Reads the dataset into a tabular structure and presents a preview so you can verify columns, sample values, and basic shape.
| age | job | marital | education | balance | y |
|---|---|---|---|---|---|
| 30 | admin. | married | university.degree | 1789 | no |
| 34 | technician | single | high.school | 0 | no |
| 47 | blue-collar | married | basic.9y | 1506 | yes |
| 22 | services | single | high.school | 0 | no |
| 58 | retired | married | illiterate | 214 | no |
Counts missing entries per column and reports each column's data type so you can plan cleaning and type conversions.
| column | missing |
|---|---|
| age | 0 |
| job | 0 |
| education | 2 |
| balance | 0 |
| y | 0 |
| column | type |
|---|---|
| age | integer |
| job | categorical |
| balance | float |
| y | categorical (target) |
Computes descriptive statistics for numeric and categorical fields (count, mean, std, top categories, unique counts).

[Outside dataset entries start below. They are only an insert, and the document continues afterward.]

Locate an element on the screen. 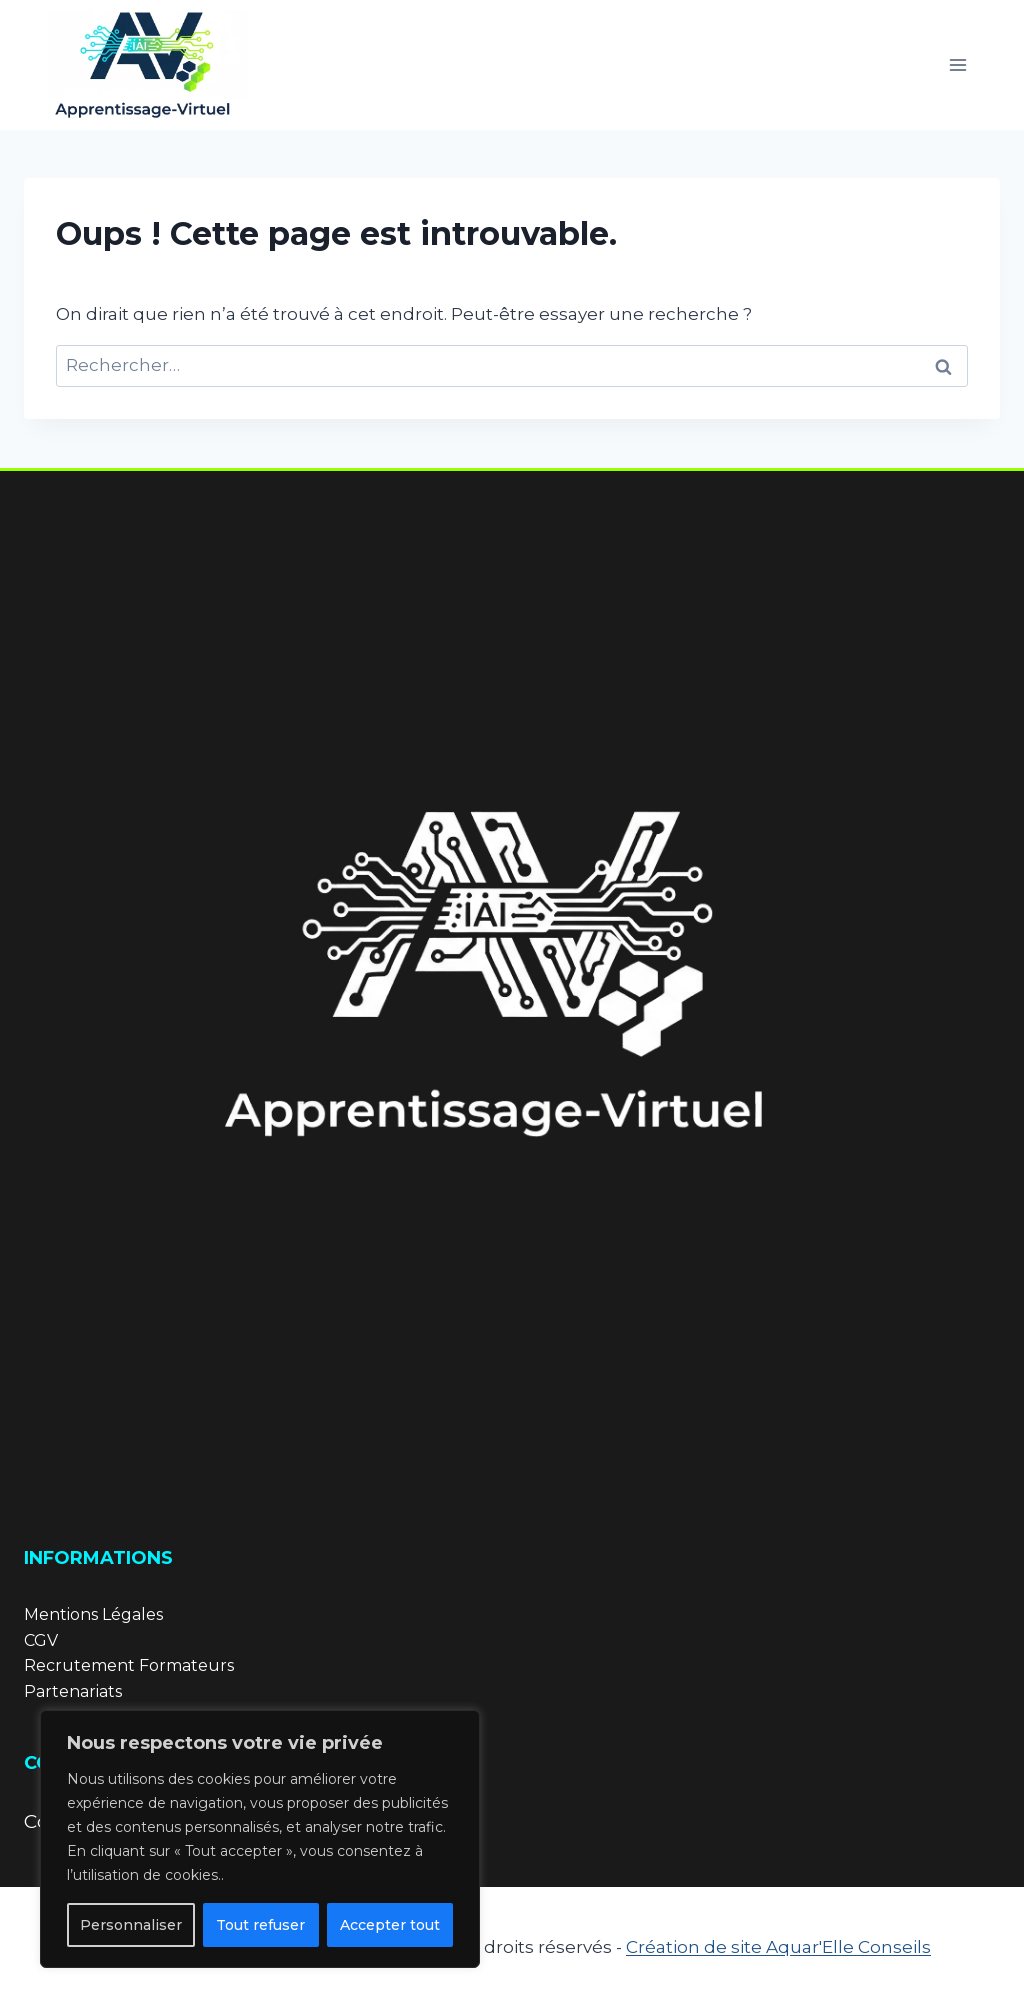  Mentions Légales is located at coordinates (93, 1614).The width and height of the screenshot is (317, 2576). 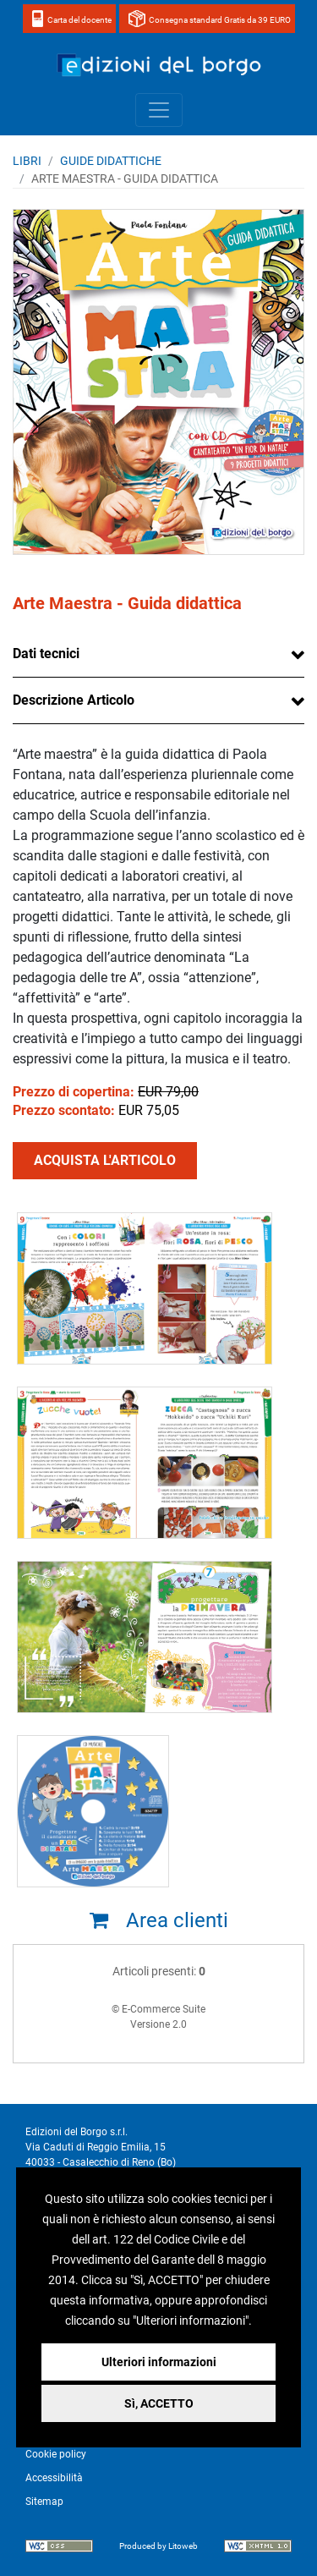 I want to click on Dati tecnici, so click(x=46, y=653).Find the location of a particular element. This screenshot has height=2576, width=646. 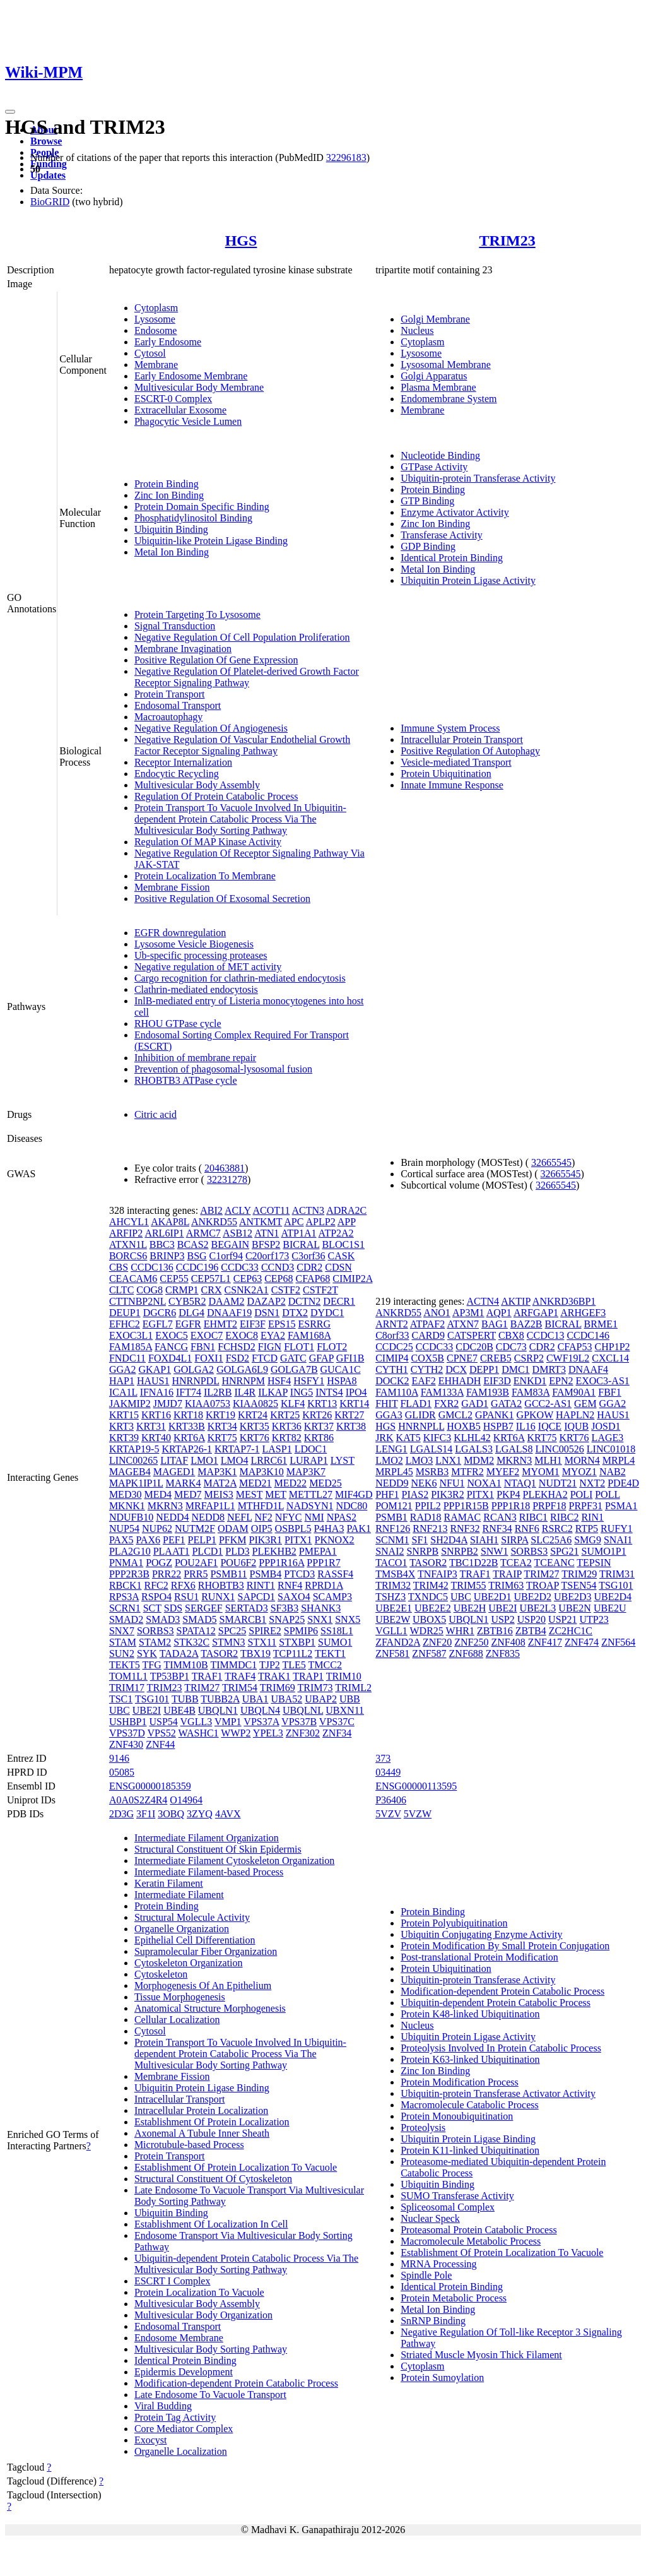

PRR5 is located at coordinates (196, 1574).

| metric | age | balance |
|---|---|---|
| count | 4521 | 4521 |
| mean | 41.7 | 1362.3 |
| std | 10.2 | 3045.1 |
| min | 18 | -6847 |
| 25% | 33 | 71 |
| 50% | 39 | 448 |
| 75% | 50 | 1428 |
| max | 95 | 102127 |
Shows counts of the target classes (e.g., how many subscribed vs not). Useful to detect class imbalance and to plan sampling strategies.
| class | count | percent |
|---|---|---|
| no | 3985 | 88% |
| yes | 536 | 12% |
Computes Pearson correlations between numeric fields to reveal linear relationships and potential multicollinearity.
Interpretation notes: high positive values (red) indicate strong positive correlation; negative values (blue) indicate inverse relationships. Use this info to decide feature selection or regularization.